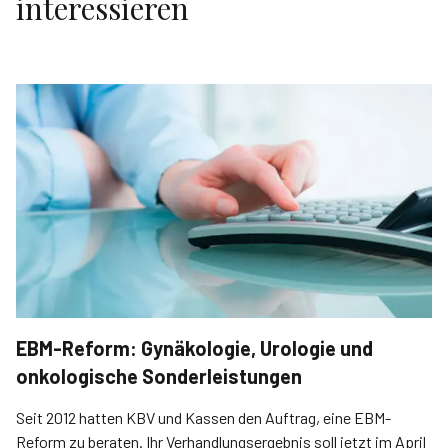
interessieren
EBM-Reform: Gynäkologie, Urologie und
onkologische Sonderleistungen
Seit 2012 hatten KBV und Kassen den Auftrag, eine EBM-
Reform zu beraten. Ihr Verhandlungsergebnis soll jetzt im April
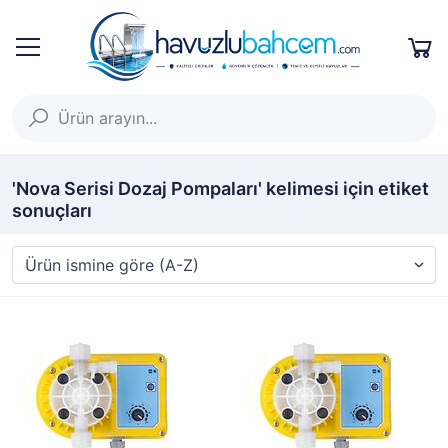
'Nova Serisi Dozaj Pompaları' kelimesi için etiket
sonuçları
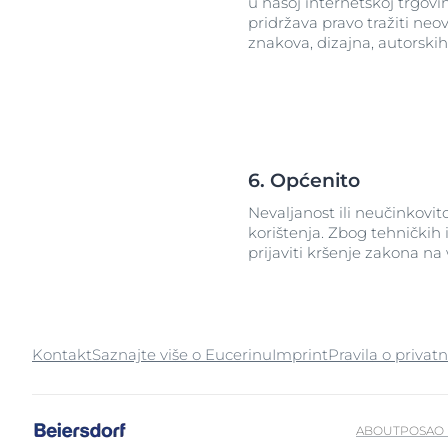
u našoj internetskoj trgovi
pridržava pravo tražiti neo
znakova, dizajna, autorski
6. Općenito
Nevaljanost ili neučinkovit
korištenja. Zbog tehničkih 
prijaviti kršenje zakona na
Kontakt
Saznajte više o Eucerinu
Imprint
Pravila o privatn
ABOUT
POSAO 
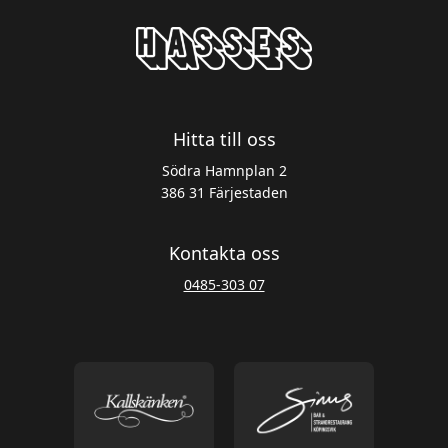
Hitta till oss
Södra Hamnplan 2
386 31 Färjestaden
Kontakta oss
0485-303 07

WORK ORDER — Your answer must be the records above, word for word, with no pictures.

TASK RESPONSE —
interessieren
EBM-Reform: Gynäkologie, Urologie und
onkologische Sonderleistungen
Seit 2012 hatten KBV und Kassen den Auftrag, eine EBM-
Reform zu beraten. Ihr Verhandlungsergebnis soll jetzt im April
'Nova Serisi Dozaj Pompaları' kelimesi için etiket
sonuçları
u našoj internetskoj trgovi
pridržava pravo tražiti neo
znakova, dizajna, autorski
6. Općenito
Nevaljanost ili neučinkovit
korištenja. Zbog tehničkih 
prijaviti kršenje zakona na
Kontakt
Saznajte više o Eucerinu
Imprint
Pravila o privatn
ABOUT
POSAO 
Hitta till oss
Södra Hamnplan 2
386 31 Färjestaden
Kontakta oss
0485-303 07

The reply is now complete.